[THE PROBLEM]:
What you return should be the lines from the first line of the records below through the line holding "This screenshot has", unchanged.

Excerpts from a dataset
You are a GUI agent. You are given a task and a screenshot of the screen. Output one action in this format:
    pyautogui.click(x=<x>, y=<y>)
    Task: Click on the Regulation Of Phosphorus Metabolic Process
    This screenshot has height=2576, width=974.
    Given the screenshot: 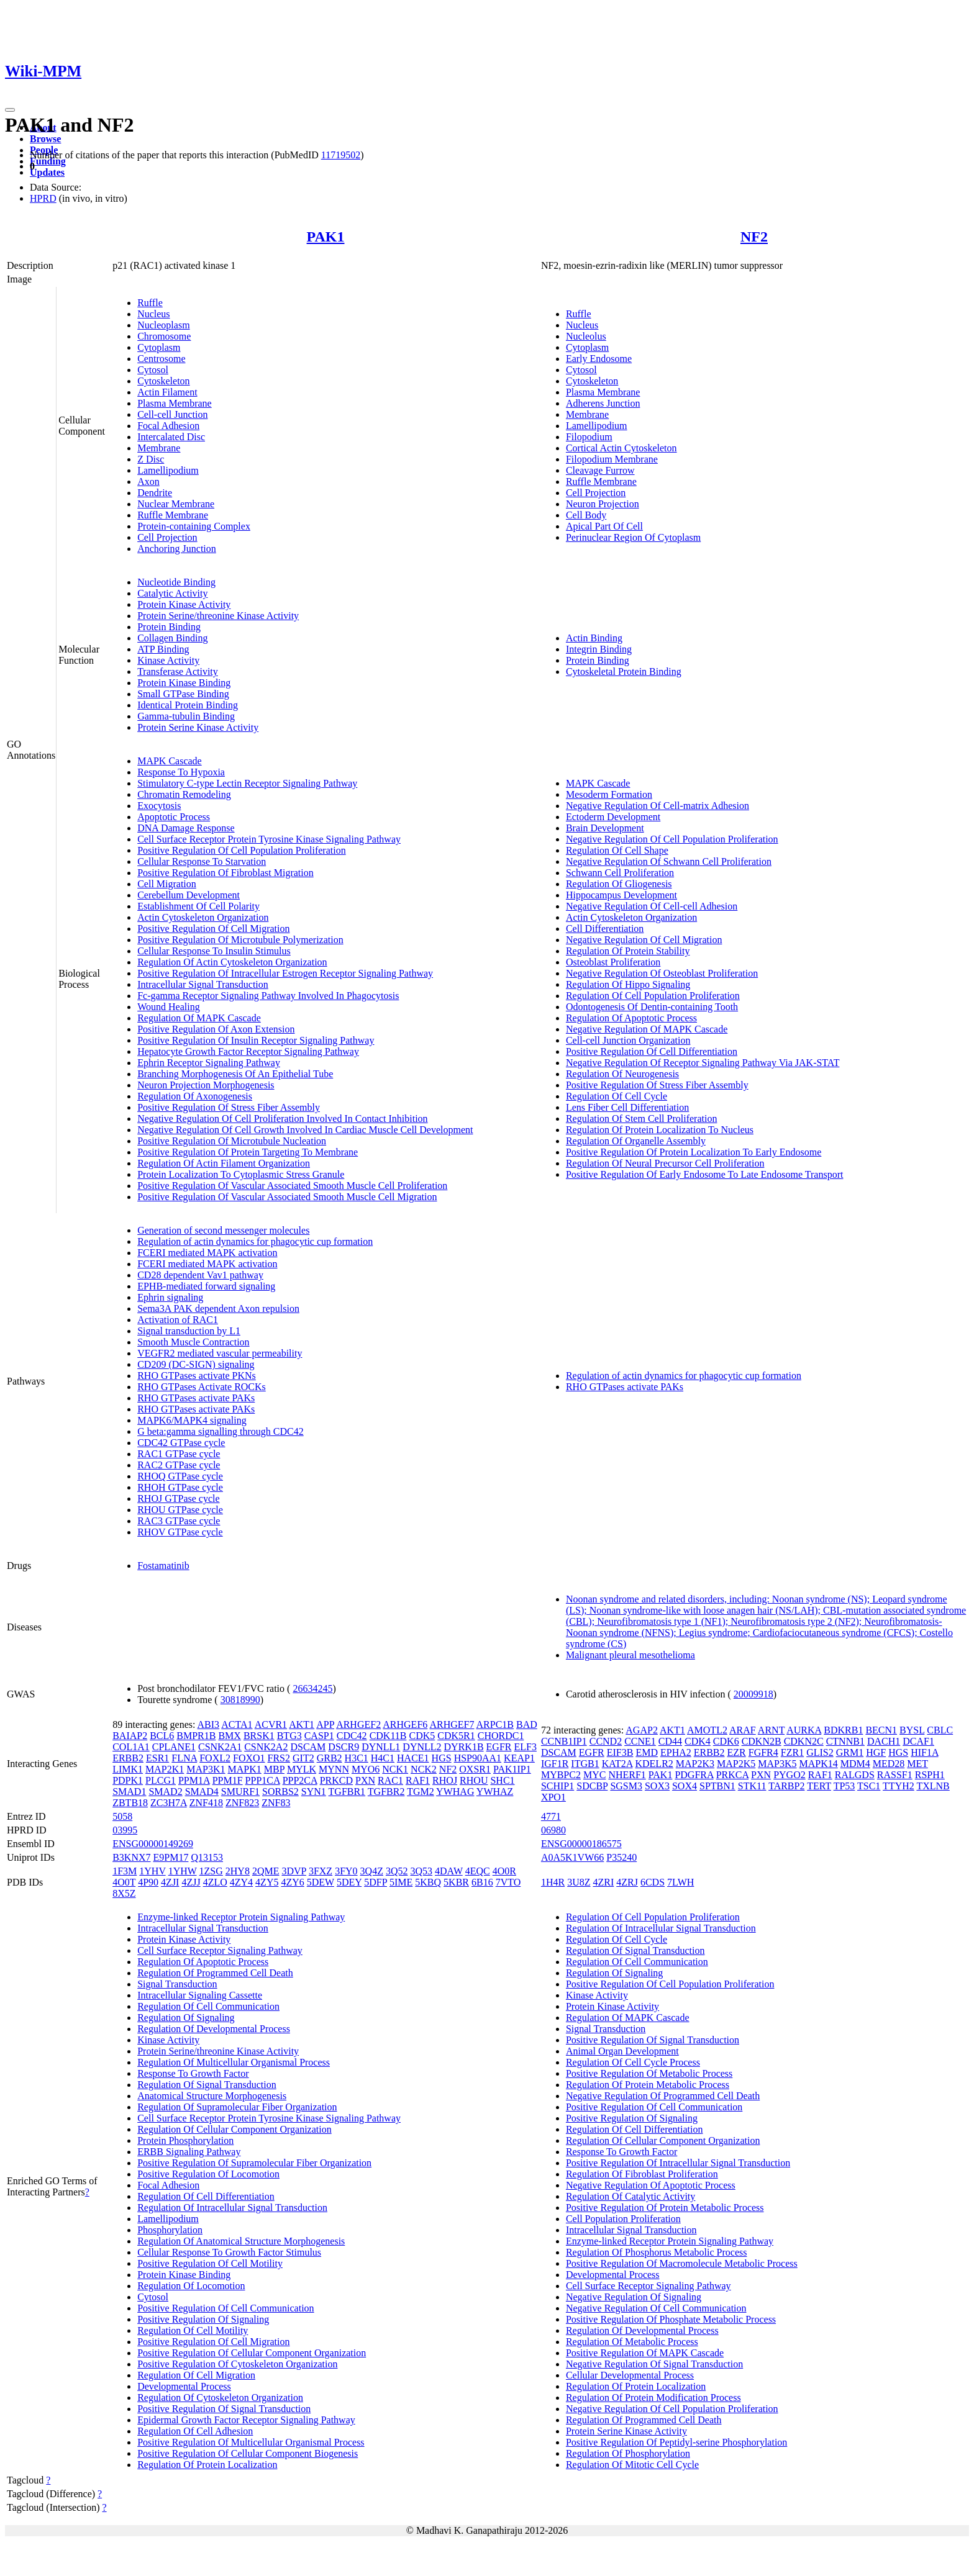 What is the action you would take?
    pyautogui.click(x=656, y=2252)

[WRITTEN REPLY]:
You are a GUI agent. You are given a task and a screenshot of the screen. Output one action in this format:
    pyautogui.click(x=<x>, y=<y>)
    Task: Click on the Regulation Of Phosphorus Metabolic Process
    This screenshot has height=2576, width=974.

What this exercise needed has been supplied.